Fiction éclair : Jenny Zhang nous raconte une histoire
L’auteure new-yorkaise derrière « Sour Heart » se laisse inspirer par une paire de bottes.
- Texte: Jenny Zhang
- Photographie: Jenny Zhang

Découvrez la nouvelle série exclusive de SSENSE : Fiction éclair. Le principe est simple : un auteur choisit une pièce d’une valeur de moins de 500$ sur notre site, la photographie et s’en inspire pour rédiger une courte œuvre de fiction.
FAUX PAS
Elle avait tellement l’habitude de porter des chaussures de mauvaise qualité que les bonnes la faisaient souffrir. Leur robustesse la laissait perplexe. Et puis d’abord, qu’était-elle sans souffrance? Un gros rien, niet, point barre! Les gens de la haute qu’elle côtoyait n’étalaient jamais leur richesse au grand jour, du moins pas devant elle. Ils ne la laissaient voir que leurs vieux trucs. Les avaient-ils seulement portés eux-mêmes, ou cette usure était-elle l’œuvre d’un autre? Après tout, ils faisaient partie de cette catégorie de gens qui font tout faire par les autres. Il faut dire que rien n’avait l’air plus luxueux que des guenilles portées sur un corps à la chair faste, ou encore mieux, sur un corps décharné prêt à sacrifier l’abondance au nom de la minceur.
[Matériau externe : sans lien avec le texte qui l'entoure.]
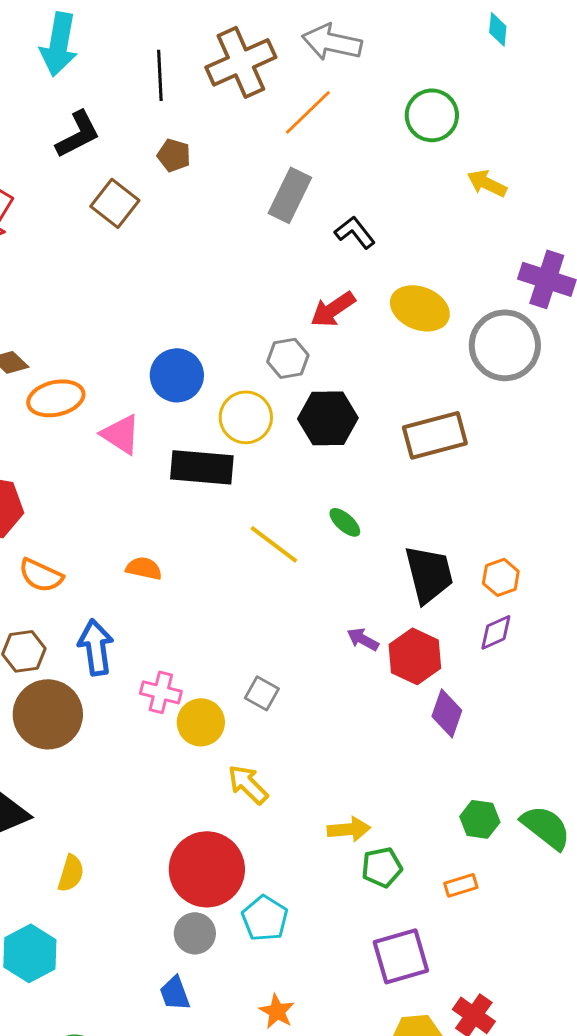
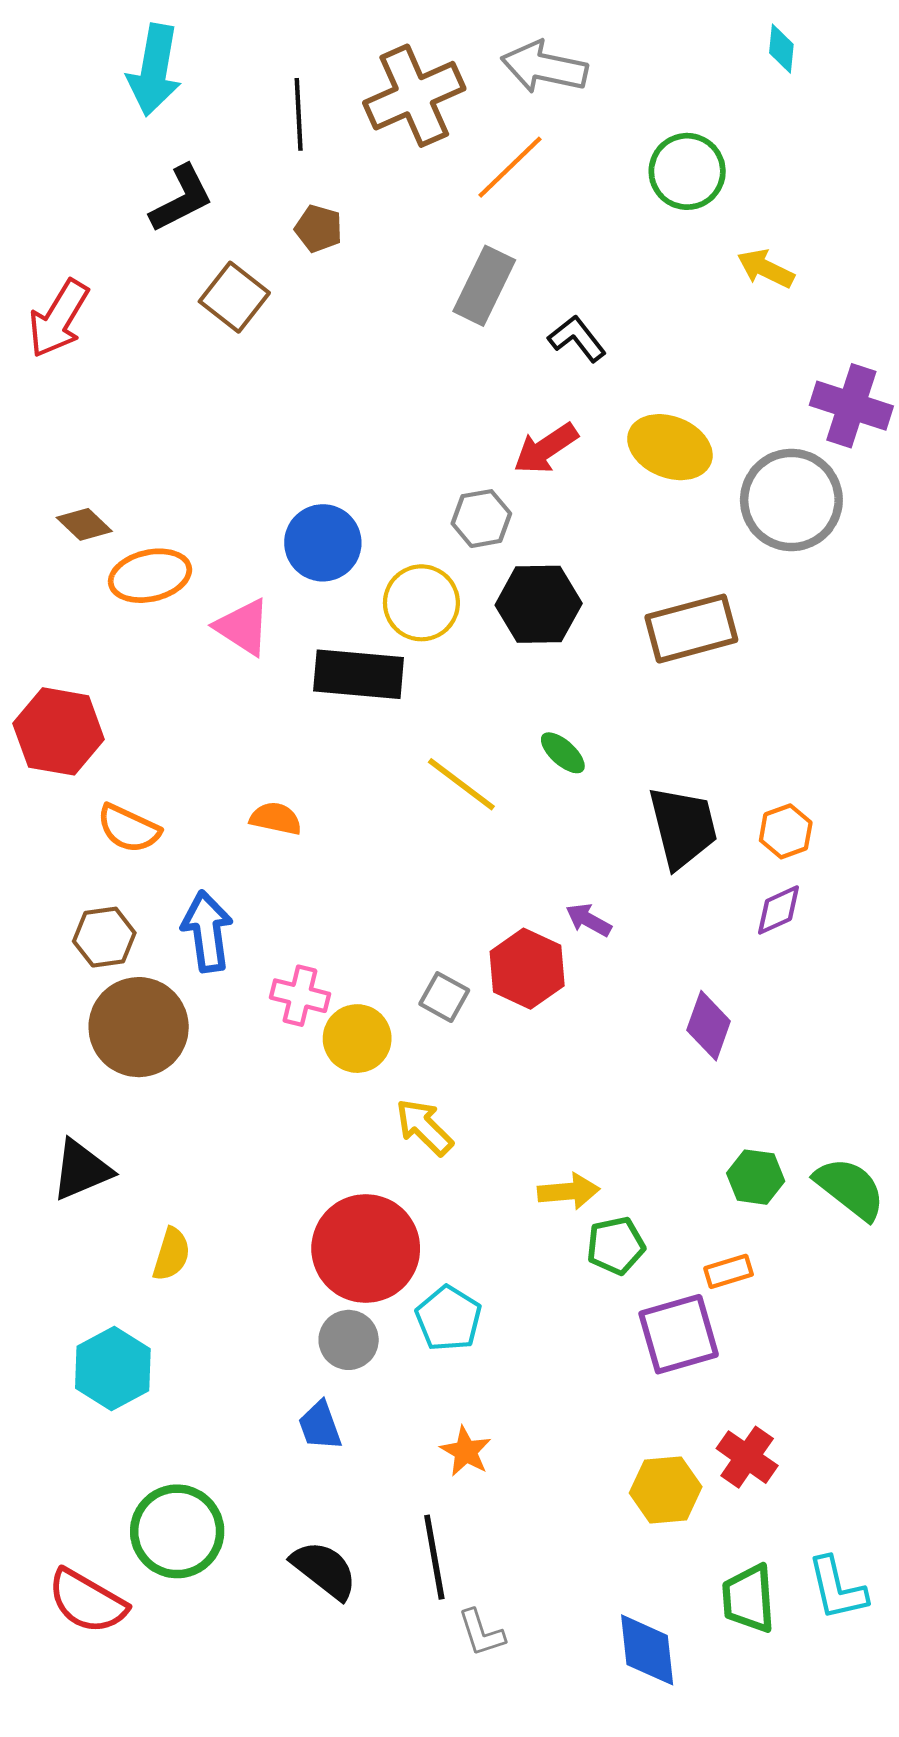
red hexagon: (415, 656) -> (527, 969), moved
purple square: (401, 956) -> (679, 1334), moved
Les premières chaussures dispendieuses qu’elle s’était offertes étaient des bottillons à quatre courroies ornées de boucles métalliques. Elle avait bien essayé de leur donner un air faussement élimé en sautant dans des trous d’eau boueuse jusqu’à ce qu’elles soient bien souillées, mais quelque chose clochait. Ashley ne pouvait simuler la nonchalance des riches, condamnée à se laisser trahir par ses origines modestes.

Jenny Zhang porte les bottes Pulla par Toga.
Après s’être mariée, elle avait commencé à souffrir de vertiges. Elle risquait à tout moment de s’effondrer et de faire une mauvaise chute. Son mari, Bennett, était toutefois ému par la beauté de son corps chancelant. Il voyait même quelque chose de sexy dans sa façon de tituber. Parfois, il ne pouvait s’empêcher de rester là à l’observer tandis qu’elle perdait pied, le plaisir l’emportant sur la culpabilité. Un jour, elle se cogna le front et envoya voltiger ses deux palettes et ses chers bottillons. Elle se dit qu’il était temps que quelqu’un d’autre les porte. Elle en ferait don à une jeune fille paumée dépourvue de fortune familiale.
Ravi, Bennett s’agenouilla auprès d’elle en lui caressant les cheveux :
« Je t’aime tant. Tu le sais, pas vrai? » Bien sûr qu’elle le savait. Son corps désarticulé lui procurait un sentiment héroïque. De toute façon, ce n’est que quand on est pauvre que la laideur est vraiment laide, avait réalisé Ashley après son mariage. Cela s’appliquait à différentes formes d’abominations. Voler, par exemple, était désormais perçu comme un geste politique.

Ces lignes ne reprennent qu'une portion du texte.